Thursday, April 23, 2015

Precocious Characters



Remember in high school, that one character in your group who said the funniest things? He was intelligent in amusing and surprising ways and always had a range of interests outside everyone else’s. Maybe he had a passion for the French revolution and went around shouting Liberté, égalité, fraternité at strange moments; maybe he owned a vinyl collection of Howlin’ Wolf, long before it was cool (again) to have vinyl. This guy would say the darnedest things, things that would be repeated over wine coolers for months to come. He was eccentric, precocious in a too-colorful-for-this-world kind of way.

I think for entertainment purposes, we enjoy the quirky intellectualism and verbal repartee you find on any episode of Big Bang Theory or Modern Family; maybe part of the enjoyment comes from imagining the what ifs. What if I were able to banter like that? What if I were able to remember swathes of information about astrophysics yet still be able to whip up a batch of beef vindaloo from memory for my friends? What if your speech was not peppered with ums, yeahs, and okays? What if, for each time you found yourself confronted, challenged or provoked, you actually SAID the witty comeback, instead of thinking about it two hours later?

We all know the precocious child character from TV, books and movies. A kid who is wiser than his years, advanced beyond anything his current elementary school can handle, always ready with a smart ass remark or aphorism. Well, I’d argue that precociousness isn’t just for the young, and it isn’t just for real-life people When the characters in a book are too eccentric, too perfectly verbose, it discourages true communion with the reader. At least for me. It’s like they’re as polished and ultimately, unrealistic, as a model in a photo shoot. Lately, I’ve read several novels (you know the type--fun, bright fonts, punchy titles, oodles of sales) that had 1) page-turning plot, 2) apt metaphors about modern life, 3) remarkable situations, 4) adroit, expert construction, 5) quirky characters, and 6) repartee galore; yet, inasmuch as I enjoyed the reading experience, I never forgot for one moment that I was reading a book, about people who didn’t really exist.

You may be thinking that it has something to do with a realistic setting but really, that doesn’t matter. Believability of plot? Nope, my suspension of disbelief mode is fully functional. It’s something to do with the characters, which is, for me, what books are mostly about. I have to think it involves precociousness. You say: But there are very eccentric people who speak in very eccentric ways. There are genius scientists and brilliant teenagers and people who quote constantly from literature. Maybe I just don’t know any, you’re thinking. But I don’t know any time travelers or golems or statesmen either, but I’ve seen them breathe and walk off the page. When characters are too clever, too funny, too insightful, too precocious—it’s fun to read but ultimately, I can’t believe they are real.

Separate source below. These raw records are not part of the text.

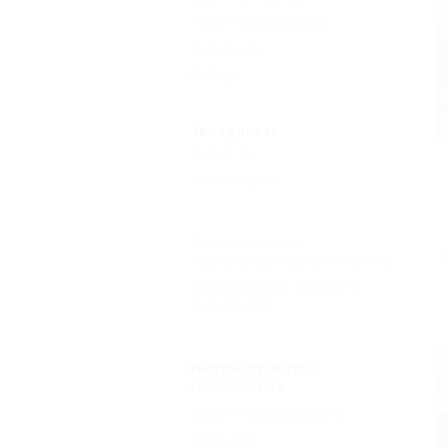
Туалет в номере
(4)
Балкон
(2)
Еще
Звездность
(1)
Без звезд
(3)
Бронирование с
подтверждением от отеля
(4)
Бронирование только по
телефону
(4)
Инфраструктура
Геленджика
Кафе и пиццерии
(101)
Кафе
(97)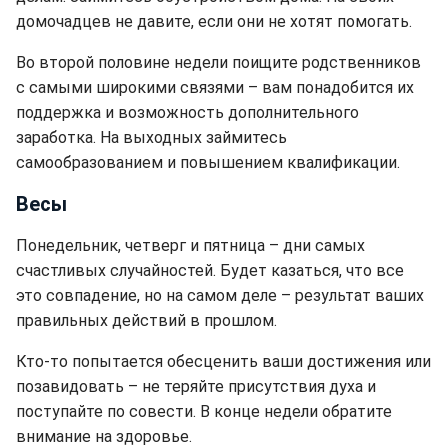
домочадцев не давите, если они не хотят помогать.
Во второй половине недели поищите родственников
с самыми широкими связями – вам понадобится их
поддержка и возможность дополнительного
заработка. На выходных займитесь
самообразованием и повышением квалификации.
Весы
Понедельник, четверг и пятница – дни самых
счастливых случайностей. Будет казаться, что все
это совпадение, но на самом деле – результат ваших
правильных действий в прошлом.
Кто-то попытается обесценить ваши достижения или
позавидовать – не теряйте присутствия духа и
поступайте по совести. В конце недели обратите
внимание на здоровье.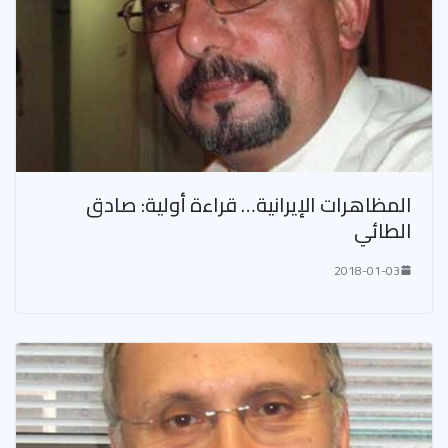
المظاهرات الإيرانية… قراءة أولية: صادق
الطائي
2018-01-03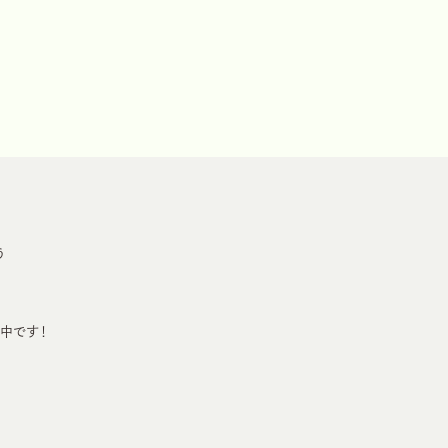
う
中です！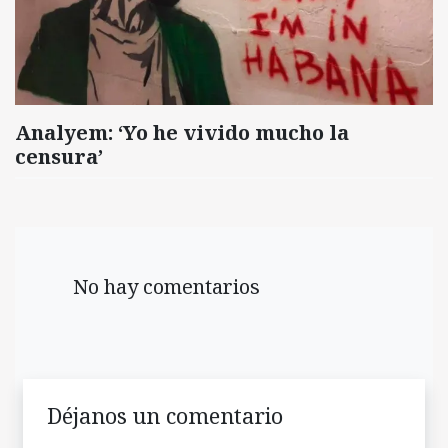
Analyem: ‘Yo he vivido mucho la
censura’
No hay comentarios
Déjanos un comentario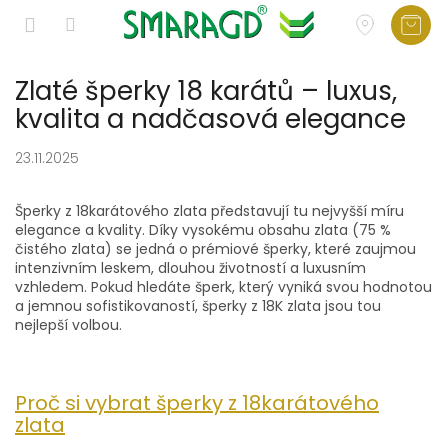
Přejít
Zlaté šperky 18 karátů – luxus,
na
obsah
kvalita a nadčasová elegance
23.11.2025
Šperky z 18karátového zlata představují tu nejvyšší míru
elegance a kvality. Díky vysokému obsahu zlata (75 %
čistého zlata) se jedná o prémiové šperky, které zaujmou
intenzivním leskem, dlouhou životností a luxusním
vzhledem. Pokud hledáte šperk, který vyniká svou hodnotou
a jemnou sofistikovaností, šperky z 18K zlata jsou tou
nejlepší volbou.
Proč si vybrat šperky z 18karátového
zlata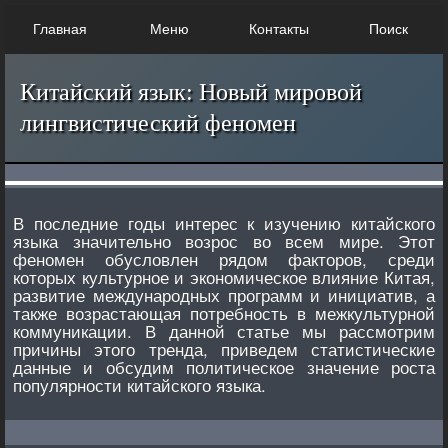
Главная
Меню
Контакты
Поиск
Китайский язык: Новый мировой
лингвистический феномен
В последние годы интерес к изучению китайского
языка значительно возрос во всем мире. Этот
феномен обусловлен рядом факторов, среди
которых культурное и экономическое влияние Китая,
развитие международных программ и инициатив, а
также возрастающая потребность в межкультурной
коммуникации. В данной статье мы рассмотрим
причины этого тренда, приведем статистические
данные и обсудим политическое значение роста
популярности китайского языка.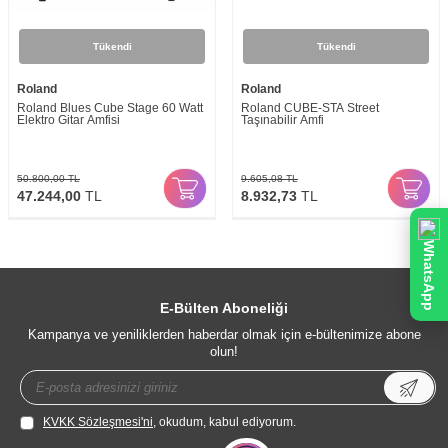
Tükendi
Tükendi
Roland
Roland
Roland Blues Cube Stage 60 Watt
Roland CUBE-STA Street
Elektro Gitar Amfisi
Taşınabilir Amfi
50.800,00
TL
9.605,08
TL
47.244,00
TL
8.932,73
TL
WhatsApp
E-Bülten Aboneliği
Kampanya ve yeniliklerden haberdar olmak için e-bültenimize abone
olun!
KVKK Sözleşmesi'ni
, okudum, kabul ediyorum.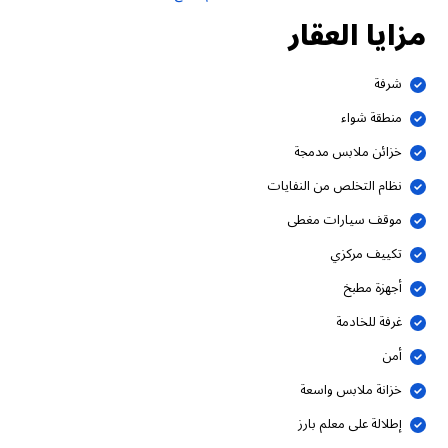
مزايا العقار
شرفة
منطقة شواء
خزائن ملابس مدمجة
نظام التخلص من النفايات
موقف سيارات مغطى
تكييف مركزي
أجهزة مطبخ
غرفة للخادمة
أمن
خزانة ملابس واسعة
إطلالة على معلم بارز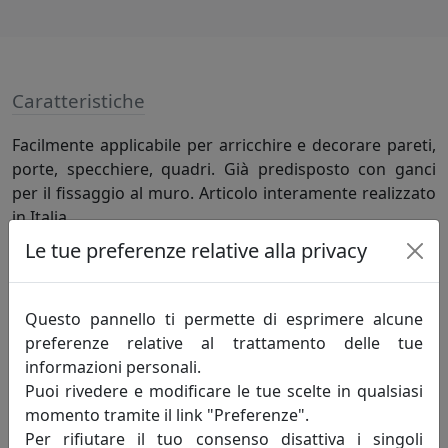
Caratteristiche
Facilmente applicabile per arricchire e decorare pareti,
porte, specchiere, quadri. Già predisposto con ganci
per il fissaggio al muro. Articolo interamente realizzato
in Italia.
Le tue preferenze relative alla privacy
Specifiche
Questo pannello ti permette di esprimere alcune
Legno, dimensioni L87xPR4xH22 cm
preferenze relative al trattamento delle tue
informazioni personali.
Puoi rivedere e modificare le tue scelte in qualsiasi
Informazioni sul brand
momento tramite il link "Preferenze".
Per rifiutare il tuo consenso disattiva i singoli
Biscottini International Art Trading è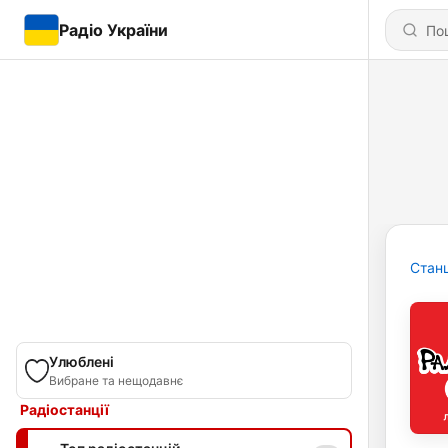
Радіо України
Станц
Улюблені
Вибране та нещодавнє
Радіостанції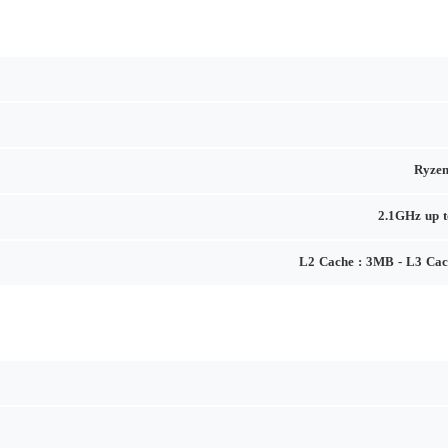
Ryzen
2.1GHz up 
L2 Cache : 3MB - L3 Ca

What types of things hold you back from loving a book you like very much? What ingredients are in your novel-reading special sauce? What aspects make you keep your distance?

1 comment:

  1. When a book makes me work too hard to really "get it", I usually give it up. One choice of our book club several years ago was a strange experience for many of us. The first 75 - 100 pages were torture! I gave up, but peer pressure made me go back to it. All of a sudden, it's like someone else took up the pen and the story came to life. I didn't want it to end. But then....the first author took over and the finish was dismal, abrupt, unsatisfying. Very strange. I don't think I can qualify what makes a book work for me. I know what I like when I find it.